(Stored data entries)
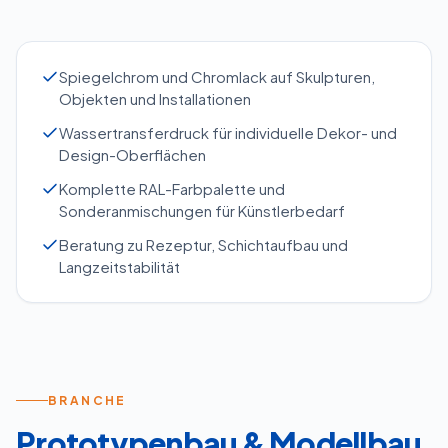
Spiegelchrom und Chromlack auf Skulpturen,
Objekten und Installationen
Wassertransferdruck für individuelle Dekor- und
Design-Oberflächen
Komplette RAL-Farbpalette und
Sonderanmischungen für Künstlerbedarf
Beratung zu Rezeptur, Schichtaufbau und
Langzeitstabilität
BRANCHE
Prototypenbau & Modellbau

---

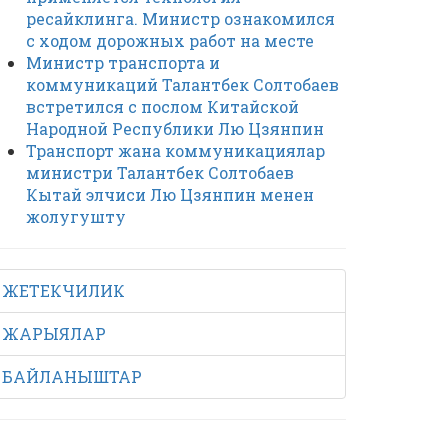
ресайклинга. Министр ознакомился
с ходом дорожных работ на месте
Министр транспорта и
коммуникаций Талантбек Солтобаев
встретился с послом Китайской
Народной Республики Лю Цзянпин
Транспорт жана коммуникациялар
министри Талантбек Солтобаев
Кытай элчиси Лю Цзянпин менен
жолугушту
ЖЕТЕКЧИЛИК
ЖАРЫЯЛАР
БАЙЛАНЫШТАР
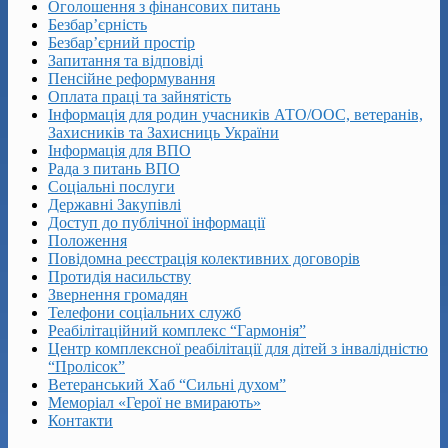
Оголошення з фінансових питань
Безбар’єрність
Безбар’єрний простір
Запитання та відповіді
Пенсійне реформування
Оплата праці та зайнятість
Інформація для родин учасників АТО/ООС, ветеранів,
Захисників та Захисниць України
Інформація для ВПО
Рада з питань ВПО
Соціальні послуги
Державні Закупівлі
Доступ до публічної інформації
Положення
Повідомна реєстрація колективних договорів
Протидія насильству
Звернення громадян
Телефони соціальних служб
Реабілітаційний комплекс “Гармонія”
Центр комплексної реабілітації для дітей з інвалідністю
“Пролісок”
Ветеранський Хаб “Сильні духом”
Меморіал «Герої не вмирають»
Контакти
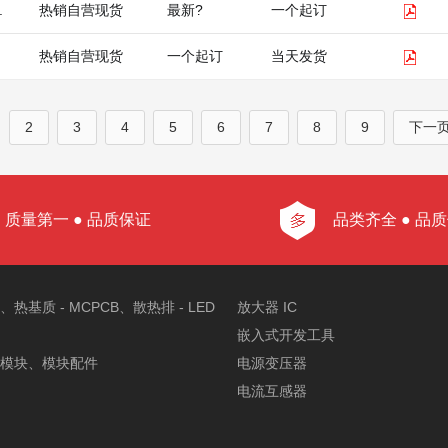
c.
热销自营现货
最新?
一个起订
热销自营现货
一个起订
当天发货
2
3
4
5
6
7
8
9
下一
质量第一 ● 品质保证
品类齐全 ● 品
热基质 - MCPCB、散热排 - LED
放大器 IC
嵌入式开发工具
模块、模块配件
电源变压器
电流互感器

* * *

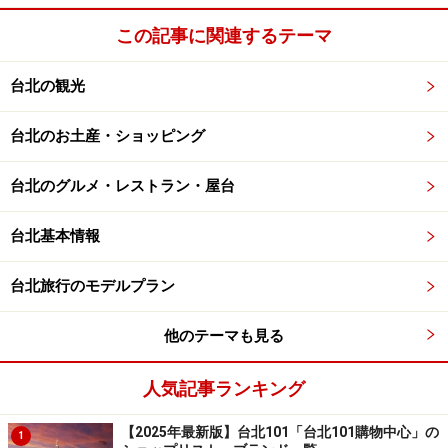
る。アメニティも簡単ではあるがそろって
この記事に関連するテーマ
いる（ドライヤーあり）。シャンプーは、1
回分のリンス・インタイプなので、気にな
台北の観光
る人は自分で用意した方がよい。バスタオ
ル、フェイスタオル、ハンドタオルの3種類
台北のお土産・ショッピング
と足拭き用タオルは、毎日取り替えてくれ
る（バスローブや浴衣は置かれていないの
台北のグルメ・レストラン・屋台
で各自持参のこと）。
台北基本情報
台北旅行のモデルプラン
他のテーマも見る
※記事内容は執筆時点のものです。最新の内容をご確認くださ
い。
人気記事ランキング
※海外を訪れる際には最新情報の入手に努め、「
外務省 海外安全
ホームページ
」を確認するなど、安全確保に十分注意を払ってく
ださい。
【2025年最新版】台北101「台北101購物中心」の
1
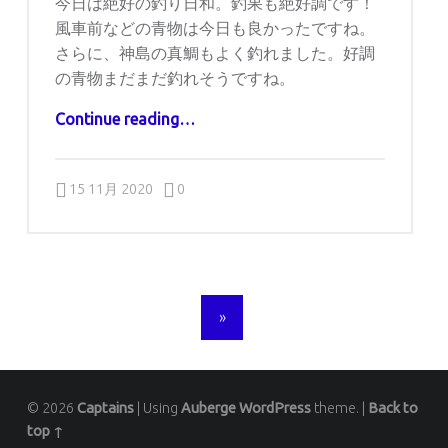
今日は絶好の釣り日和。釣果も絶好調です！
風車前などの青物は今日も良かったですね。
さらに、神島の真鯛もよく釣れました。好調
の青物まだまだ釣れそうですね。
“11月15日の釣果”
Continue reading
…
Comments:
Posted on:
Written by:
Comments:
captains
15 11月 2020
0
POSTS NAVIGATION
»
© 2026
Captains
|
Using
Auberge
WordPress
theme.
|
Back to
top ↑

* [Exercise aim] Look above for the line holding "Spiegelchrom und Chromlack". Print it and every line after it, exactly, through the line holding "Langzeitstabilität".

* [Solution for this problem]
Spiegelchrom und Chromlack auf Skulpturen,
Objekten und Installationen
Wassertransferdruck für individuelle Dekor- und
Design-Oberflächen
Komplette RAL-Farbpalette und
Sonderanmischungen für Künstlerbedarf
Beratung zu Rezeptur, Schichtaufbau und
Langzeitstabilität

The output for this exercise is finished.